Information supplied below:

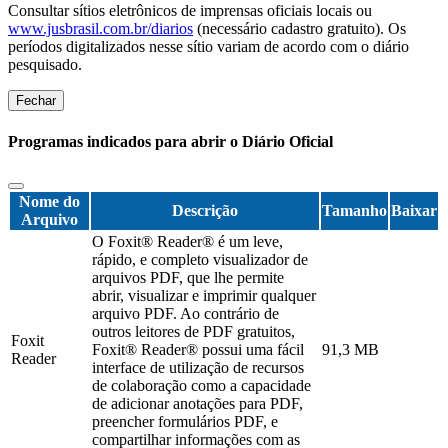
Consultar sítios eletrônicos de imprensas oficiais locais ou
www.jusbrasil.com.br/diarios
(necessário cadastro gratuito). Os
períodos digitalizados nesse sítio variam de acordo com o diário
pesquisado.
Fechar
Programas indicados para abrir o Diário Oficial
Nome do
Descrição
Tamanho
Baixar
Arquivo
O Foxit® Reader® é um leve,
rápido, e completo visualizador de
arquivos PDF, que lhe permite
abrir, visualizar e imprimir qualquer
arquivo PDF. Ao contrário de
outros leitores de PDF gratuitos,
Foxit
Foxit® Reader® possui uma fácil
91,3 MB
Reader
interface de utilização de recursos
de colaboração como a capacidade
de adicionar anotações para PDF,
preencher formulários PDF, e
compartilhar informações com as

End of Information supplied.

# Task statement:
Retype exactly, please, only the lines of the entries that run from the one containing "abrir, visualizar e imprimir qualquer" to the last.

# Solved problem:
abrir, visualizar e imprimir qualquer
arquivo PDF. Ao contrário de
outros leitores de PDF gratuitos,
Foxit
Foxit® Reader® possui uma fácil
91,3 MB
Reader
interface de utilização de recursos
de colaboração como a capacidade
de adicionar anotações para PDF,
preencher formulários PDF, e
compartilhar informações com as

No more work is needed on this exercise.